Models (overview)¶
Ripple supports two classes of planner model: on-device MLX models that run entirely on your Mac, and remote OpenAI-compatible models that call an external API. Both are selected through the same interface and can be swapped at any time without restarting.
On-device MLX models¶
MLX models run locally on Apple Silicon using the MLX inference stack. No data leaves the machine and there is no per-token cost. The trade-off is that a large-enough model can consume significant RAM and the first-token latency is higher than a remote call on a fast connection.
Model ids use the Hugging Face <provider>/<name> form, for example:
Models are downloaded from Hugging Face on demand and cached at
~/.cache/huggingface/hub/. Ripple never downloads a model silently - it always prompts before
starting a transfer (or requires --yes). See Local MLX models for the full download
workflow and the ripple model sub-commands.
MLX inference requires Apple Silicon and macOS 26+. On Intel Macs the MLX adapter is unavailable and you must use a remote model.
Remote models¶
Remote models are any service that speaks the OpenAI Chat Completions API, including OpenAI
itself, Azure OpenAI, Anthropic (via its OpenAI-compatible proxy), and Amazon Bedrock. They are
defined as named entries in settings.json and are available to all projects that share that
config.
Because the call goes over the network, keys and costs live outside your machine, but you get access to the largest models and the highest context windows. See Remote models for the full config schema and provider-specific notes.
How a planner is selected¶
Ripple resolves the active planner model in this order:
--model <id>flag - highest priority, overrides everything for that session./modelpicker - the in-session overlay; persists the choice toselectedModelinsettings.json.selectedModelinsettings.json- the last model you picked with/model.- A built-in default (the smallest available local model, or the first remote entry).
The --model value can be either a Hugging Face id for a local MLX model or the name field of
a registered remote entry.
The /model picker¶
Type /model at the prompt to open the model overlay. It has three tabs:
Presents all available planners - both downloaded local models and registered remote models -
as a single list. Selecting one makes it active for the session and writes selectedModel to
settings.json so the choice persists across restarts. You can also set the idle timeout here.
Browse the Hugging Face catalog of MLX-quantized models. Shows download status and size. You can trigger a download without leaving the chat. See Local MLX models.
Browse OpenRouter's free catalog. Add or remove models from your remote registry. See Remote models.

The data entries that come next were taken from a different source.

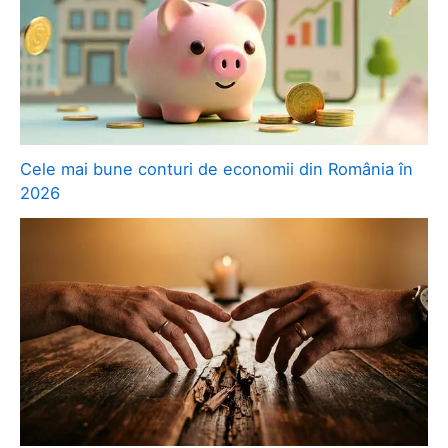
Cele mai bune conturi de economii din România în
2026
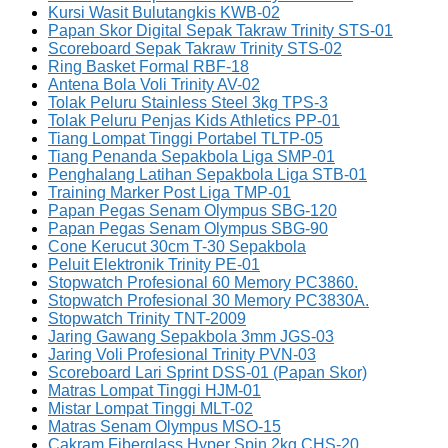
Kursi Wasit Bulutangkis KWB-02
Papan Skor Digital Sepak Takraw Trinity STS-01
Scoreboard Sepak Takraw Trinity STS-02
Ring Basket Formal RBF-18
Antena Bola Voli Trinity AV-02
Tolak Peluru Stainless Steel 3kg TPS-3
Tolak Peluru Penjas Kids Athletics PP-01
Tiang Lompat Tinggi Portabel TLTP-05
Tiang Penanda Sepakbola Liga SMP-01
Penghalang Latihan Sepakbola Liga STB-01
Training Marker Post Liga TMP-01
Papan Pegas Senam Olympus SBG-120
Papan Pegas Senam Olympus SBG-90
Cone Kerucut 30cm T-30 Sepakbola
Peluit Elektronik Trinity PE-01
Stopwatch Profesional 60 Memory PC3860.
Stopwatch Profesional 30 Memory PC3830A.
Stopwatch Trinity TNT-2009
Jaring Gawang Sepakbola 3mm JGS-03
Jaring Voli Profesional Trinity PVN-03
Scoreboard Lari Sprint DSS-01 (Papan Skor)
Matras Lompat Tinggi HJM-01
Mistar Lompat Tinggi MLT-02
Matras Senam Olympus MSO-15
Cakram Fiberglass Hyper Spin 2kg CHS-20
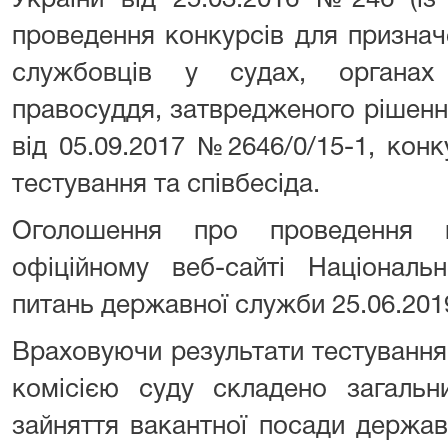
України від 25.03.2016 №246 (із
проведення конкурсів для призна
службовців у судах, органах
правосуддя, затвредженого рішен
від 05.09.2017 №2646/0/15-1, кон
тестування та співбесіда.
Оголошення про проведення 
офіційному веб-сайті Національ
питань державної служби 25.06.201
Враховуючи результати тестування
комісією суду складено загальн
зайняття вакантної посади держав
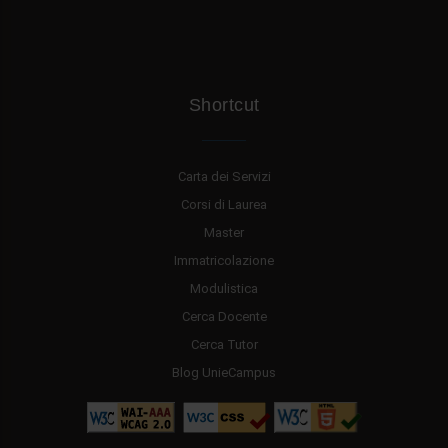
Shortcut
Carta dei Servizi
Corsi di Laurea
Master
Immatricolazione
Modulistica
Cerca Docente
Cerca Tutor
Blog UnieCampus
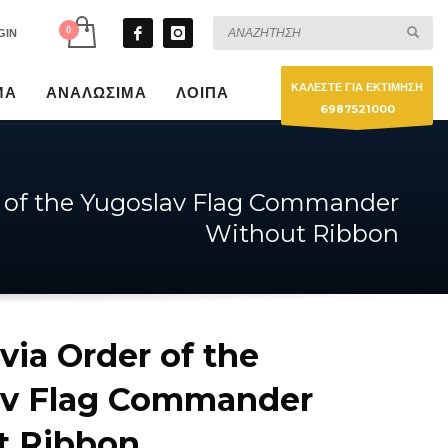
GIN
ΚΑΛΕΣΤΕ ΓΙΑ ΕΚΤΙΜΗΣΗ
ΜΑ
ΑΝΑΛΩΣΙΜΑ
ΛΟΙΠΑ
6987521000
r of the Yugoslav Flag Commander
Without Ribbon
via Order of the
av Flag Commander
t Ribbon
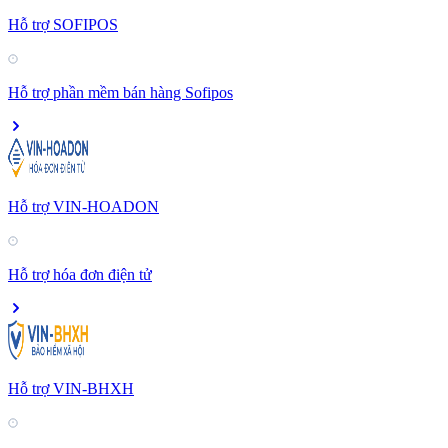
Hỗ trợ SOFIPOS
Hỗ trợ phần mềm bán hàng Sofipos
Hỗ trợ VIN-HOADON
Hỗ trợ hóa đơn điện tử
Hỗ trợ VIN-BHXH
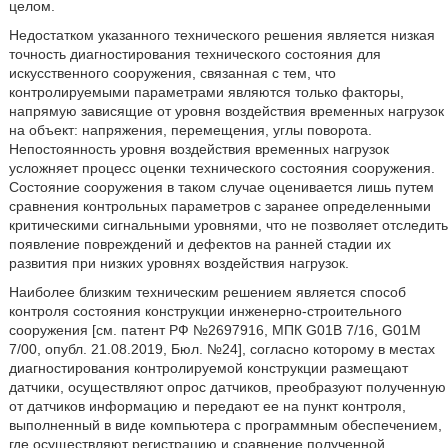
целом.
Недостатком указанного технического решения является низкая
точность диагностирования технического состояния для
искусственного сооружения, связанная с тем, что
контролируемыми параметрами являются только факторы,
напрямую зависящие от уровня воздействия временных нагрузок
на объект: напряжения, перемещения, углы поворота.
Непостоянность уровня воздействия временных нагрузок
усложняет процесс оценки технического состояния сооружения.
Состояние сооружения в таком случае оценивается лишь путем
сравнения контрольных параметров с заранее определенными
критическими сигнальными уровнями, что не позволяет отследить
появление повреждений и дефектов на ранней стадии их
развития при низких уровнях воздействия нагрузок.
Наиболее близким техническим решением является способ
контроля состояния конструкции инженерно-строительного
сооружения [см. патент РФ №2697916, МПК G01B 7/16, G01M
7/00, опубл. 21.08.2019, Бюл. №24], согласно которому в местах
диагностирования контролируемой конструкции размещают
датчики, осуществляют опрос датчиков, преобразуют полученную
от датчиков информацию и передают ее на пункт контроля,
выполненный в виде компьютера с программным обеспечением,
где осуществляют регистрацию и сравнение полученной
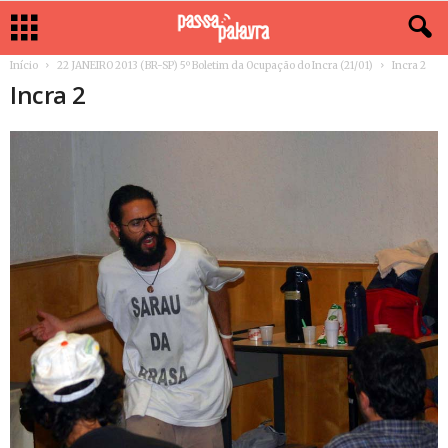
Início
22 JANEIRO 2013 (BR-SP) 5º Boletim da Ocupação do Incra (21/01)
Incra 2
Incra 2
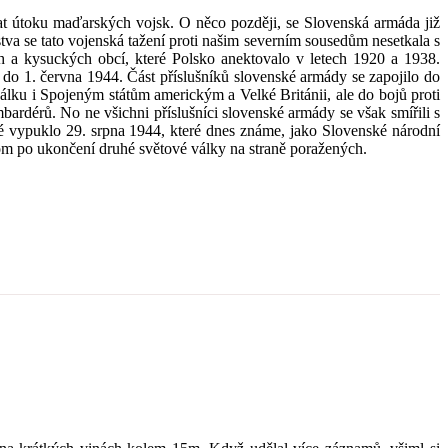
vat útoku maďarských vojsk. O něco později, se Slovenská armáda již
tva se tato vojenská tažení proti našim severním sousedům nesetkala s
ch a kysuckých obcí, které Polsko anektovalo v letech 1920 a 1938.
do 1. června 1944. Část příslušníků slovenské armády se zapojilo do
válku i Spojeným státům americkým a Velké Británii, ale do bojů proti
ardérů. No ne všichni příslušníci slovenské armády se však smířili s
ré vypuklo 29. srpna 1944, které dnes známe, jako Slovenské národní
hom po ukončení druhé světové války na straně poražených.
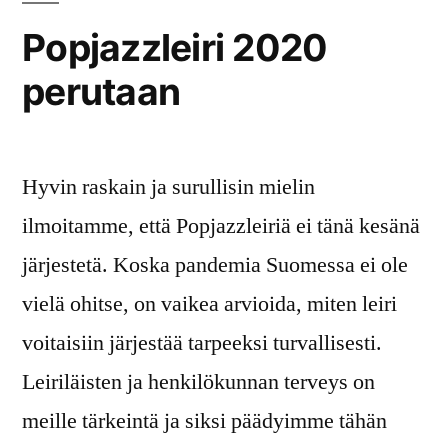
6.–
Popjazzleiri 2020
16.7.
perutaan
2021
Nakkilas
Hyvin raskain ja surullisin mielin
ilmoitamme, että Popjazzleiriä ei tänä kesänä
järjestetä. Koska pandemia Suomessa ei ole
vielä ohitse, on vaikea arvioida, miten leiri
voitaisiin järjestää tarpeeksi turvallisesti.
Leiriläisten ja henkilökunnan terveys on
meille tärkeintä ja siksi päädyimme tähän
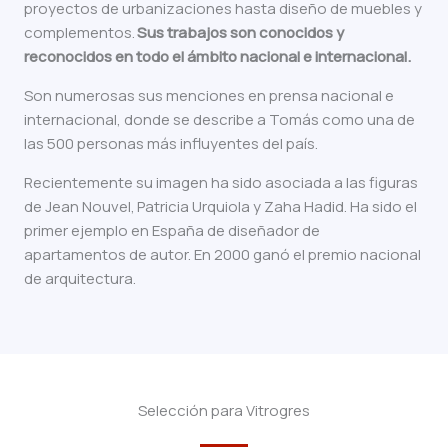
proyectos de urbanizaciones hasta diseño de muebles y
complementos.
Sus trabajos son conocidos y
reconocidos en todo el ámbito nacional e internacional.
Son numerosas sus menciones en prensa nacional e
internacional, donde se describe a Tomás como una de
las 500 personas más influyentes del país.
Recientemente su imagen ha sido asociada a las figuras
de Jean Nouvel, Patricia Urquiola y Zaha Hadid. Ha sido el
primer ejemplo en España de diseñador de
apartamentos de autor. En 2000 ganó el premio nacional
de arquitectura.
Selección para Vitrogres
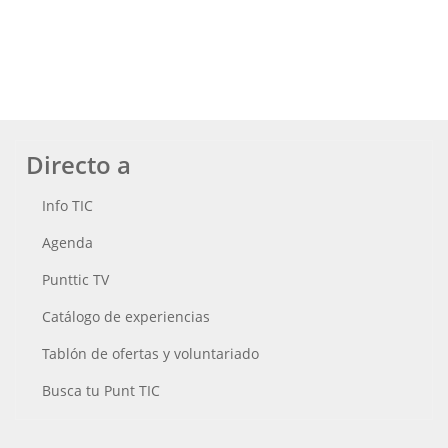
Directo a
Info TIC
Agenda
Punttic TV
Catálogo de experiencias
Tablón de ofertas y voluntariado
Busca tu Punt TIC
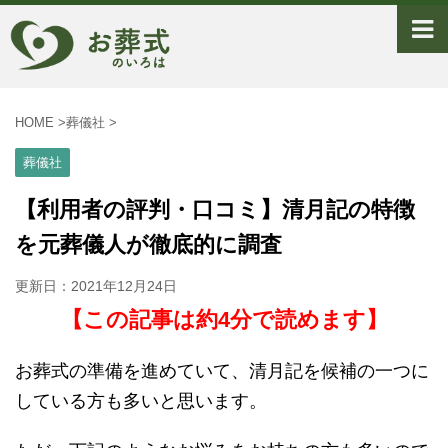
HOME
>
葬儀社
>
葬儀社
【利用者の評判・口コミ】清月記の特徴
を元葬儀人が徹底的に調査
更新日：
2021年12月24日
【この記事は約4分で読めます】
お葬式の準備を進めていて、清月記を候補の一つに
している方も多いと思います。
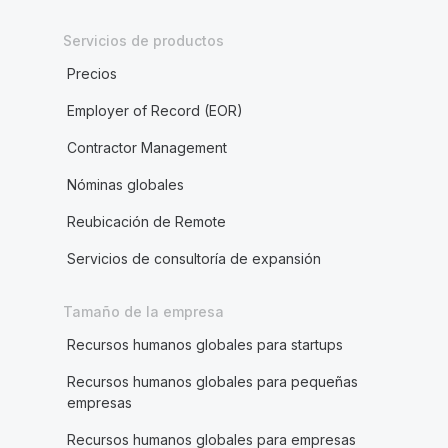
Servicios de productos
Precios
Employer of Record (EOR)
Contractor Management
Nóminas globales
Reubicación de Remote
Servicios de consultoría de expansión
Tamaño de la empresa
Recursos humanos globales para startups
Recursos humanos globales para pequeñas
empresas
Recursos humanos globales para empresas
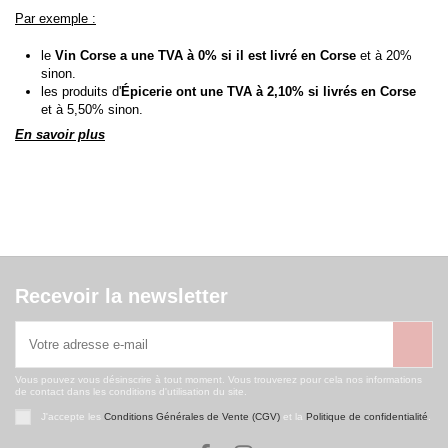
Par exemple :
le
Vin Corse a une TVA à 0% si il est livré en Corse
et à 20%
sinon.
les produits d'
Épicerie ont une TVA à 2,10% si livrés en Corse
et à 5,50% sinon.
En savoir plus
Recevoir la newsletter
Vous pouvez vous désinscrire à tout moment. Vous trouverez pour cela nos informations
de contact dans les conditions d'utilisation du site.
J'accepte les
Conditions Générales de Vente (CGV)
et la
Politique de confidentialité
.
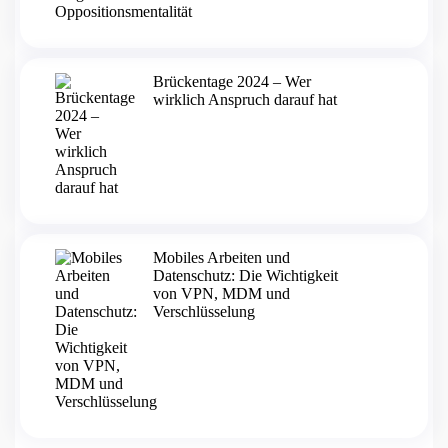
Brückentage 2024 – Wer
wirklich Anspruch darauf hat
Mobiles Arbeiten und
Datenschutz: Die Wichtigkeit
von VPN, MDM und
Verschlüsselung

When to use local vs remote¶
| Consideration | Local MLX | Remote |
|---|---|---|
| Data privacy | Data never leaves the device | Data sent to provider's API |
| Cost | Free (electricity / RAM) | Per-token billing |
| Context window | Typically 4k-32k depending on model | Up to 200k+ |
| First-token latency | Higher (model loaded in RAM) | Lower on fast connections |
| Availability | Works offline | Requires network and valid key |
| Vision | Model-dependent | Provider-dependent |
| Apple Silicon required | Yes | No |
For tasks that handle sensitive code or documents, local models are the natural choice. For long multi-file refactors, research tasks, or when you need a frontier reasoning model, a remote model is more practical.
Tip
You can switch models mid-session with /model without losing your history or session state.
The new model picks up exactly where the previous one left off.